Retype each record below word for word, pictures excluded.

(Beginning of INFORMATION SHOWN)

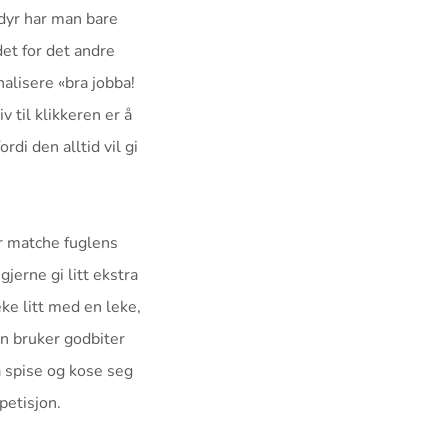
dyr har man bare
det for det andre
nalisere «bra jobba!
v til klikkeren er å
di den alltid vil gi
ør matche fuglens
jerne gi litt ekstra
leke litt med en leke,
an bruker godbiter
å spise og kose seg
petisjon.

(End of INFORMATION SHOWN)

> _OUTPUT BELOW_
dyr har man bare
det for det andre
nalisere «bra jobba!
v til klikkeren er å
di den alltid vil gi
ør matche fuglens
jerne gi litt ekstra
leke litt med en leke,
an bruker godbiter
å spise og kose seg
petisjon.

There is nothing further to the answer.